Typical actions taken under GDPR:
- Delete Contact: “Right to be forgotten”
- Delete Call Recordings
- Access to Recordings
- Audit Log: “Right of Access”
- Exporting Your Customer Data: “Right of Portability”
- Remove Data From Integrations
Our goal is to provide our customers with secure and reliable services.
What is OFCOM, and how can TCN help?
The OFCOM regulations have been around for a long time and have undergone numerous iterations and changes. The most relevant rules and regulations that TCN Operator handles are the following:
- Drop rate target
- Rotating CLI
- Two-second Rule
- Fifteen-second Minimum Ring Time
- 72-hour Rule
- Tracking Opt-outs and Opt-ins
- Display Numbers and Calling Back
- Hang-up Messages
- Maximum attempts to a user
- Answer machine detection
How does TCN encrypt data?
By default, all data is encrypted at rest and in transit. Additionally, call recording data is encrypted at the file level.

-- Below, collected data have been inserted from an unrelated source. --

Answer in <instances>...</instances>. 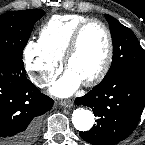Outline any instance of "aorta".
Here are the masks:
<instances>
[{"mask_svg": "<svg viewBox=\"0 0 145 145\" xmlns=\"http://www.w3.org/2000/svg\"><path fill=\"white\" fill-rule=\"evenodd\" d=\"M73 126L79 131H88L95 123L94 114L87 109L77 108L72 113Z\"/></svg>", "mask_w": 145, "mask_h": 145, "instance_id": "1", "label": "aorta"}]
</instances>
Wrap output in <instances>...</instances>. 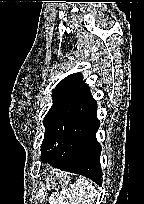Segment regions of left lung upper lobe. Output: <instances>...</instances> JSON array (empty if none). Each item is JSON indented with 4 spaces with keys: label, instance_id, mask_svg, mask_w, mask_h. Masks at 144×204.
<instances>
[{
    "label": "left lung upper lobe",
    "instance_id": "obj_1",
    "mask_svg": "<svg viewBox=\"0 0 144 204\" xmlns=\"http://www.w3.org/2000/svg\"><path fill=\"white\" fill-rule=\"evenodd\" d=\"M89 89L83 82L81 73L71 74L57 84L52 91L53 105L43 122L46 131L41 146V156L64 139L68 133V124L86 100Z\"/></svg>",
    "mask_w": 144,
    "mask_h": 204
}]
</instances>
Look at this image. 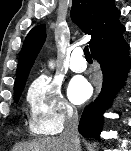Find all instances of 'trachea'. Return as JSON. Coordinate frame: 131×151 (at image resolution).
<instances>
[{"label":"trachea","instance_id":"1","mask_svg":"<svg viewBox=\"0 0 131 151\" xmlns=\"http://www.w3.org/2000/svg\"><path fill=\"white\" fill-rule=\"evenodd\" d=\"M84 55H85L86 60H92V57H91V54L89 52L88 46H86L84 48Z\"/></svg>","mask_w":131,"mask_h":151}]
</instances>
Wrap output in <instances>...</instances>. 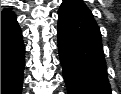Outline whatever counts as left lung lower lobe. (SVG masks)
<instances>
[{
	"mask_svg": "<svg viewBox=\"0 0 121 94\" xmlns=\"http://www.w3.org/2000/svg\"><path fill=\"white\" fill-rule=\"evenodd\" d=\"M58 49L68 94H111L100 29L93 17L58 12Z\"/></svg>",
	"mask_w": 121,
	"mask_h": 94,
	"instance_id": "0a47b994",
	"label": "left lung lower lobe"
}]
</instances>
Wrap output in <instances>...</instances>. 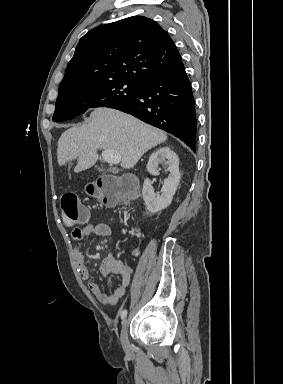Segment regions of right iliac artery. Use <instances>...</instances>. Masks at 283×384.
Here are the masks:
<instances>
[{
  "label": "right iliac artery",
  "instance_id": "right-iliac-artery-1",
  "mask_svg": "<svg viewBox=\"0 0 283 384\" xmlns=\"http://www.w3.org/2000/svg\"><path fill=\"white\" fill-rule=\"evenodd\" d=\"M126 316H127V310H123L121 313V319L124 320Z\"/></svg>",
  "mask_w": 283,
  "mask_h": 384
}]
</instances>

|File Level||Recordings||AES256 using Golang AEAD and GCM cipher modes|
|At Rest (Disk)||All||AES256 encrypted using the Tink cryptographic library with the FIPS 140-2 validated module BoringCrypto|
|Transmission||All||Transport Layer Security (TLS) version 1.2 and 1.3 (preferred)|
|Authentication||Password||Bcrypt Hash & Salt|
Can I control & restrict access to TCN Operator by IP address?
Yes. Within TCN’s Operator admin portal, you can set permissions or restrictions based on users, locations, and even IP addresses. This extra layer of security makes sure your account is secure and only accessible to individuals and locations you choose.

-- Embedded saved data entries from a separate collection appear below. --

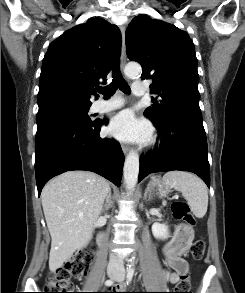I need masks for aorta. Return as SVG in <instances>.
<instances>
[{"label": "aorta", "instance_id": "obj_1", "mask_svg": "<svg viewBox=\"0 0 245 293\" xmlns=\"http://www.w3.org/2000/svg\"><path fill=\"white\" fill-rule=\"evenodd\" d=\"M142 72L138 63H129L124 69V73L128 77L138 76ZM139 174V155L135 151H130L126 156L123 175L125 187L128 191H134Z\"/></svg>", "mask_w": 245, "mask_h": 293}]
</instances>
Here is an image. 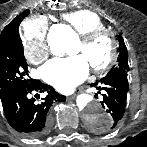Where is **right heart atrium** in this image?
<instances>
[{"instance_id":"obj_1","label":"right heart atrium","mask_w":147,"mask_h":147,"mask_svg":"<svg viewBox=\"0 0 147 147\" xmlns=\"http://www.w3.org/2000/svg\"><path fill=\"white\" fill-rule=\"evenodd\" d=\"M48 22L44 17H33L23 24L24 54L33 63H40L48 55L46 36Z\"/></svg>"}]
</instances>
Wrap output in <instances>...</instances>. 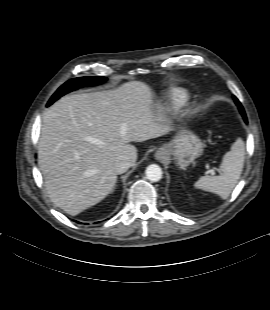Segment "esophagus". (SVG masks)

Can I back up my recordings or other data?
How does TCN ensure my data is safe and data from TCN?
TCN’s commitment to security and compliance is its priority and is an integral part of our compliance and certification auditing. TCN performs regular vulnerability tests through internal and third-party auditors as part of our regular security and compliance activities. In addition, all TCN staff undergo yearly compliance and security awareness training.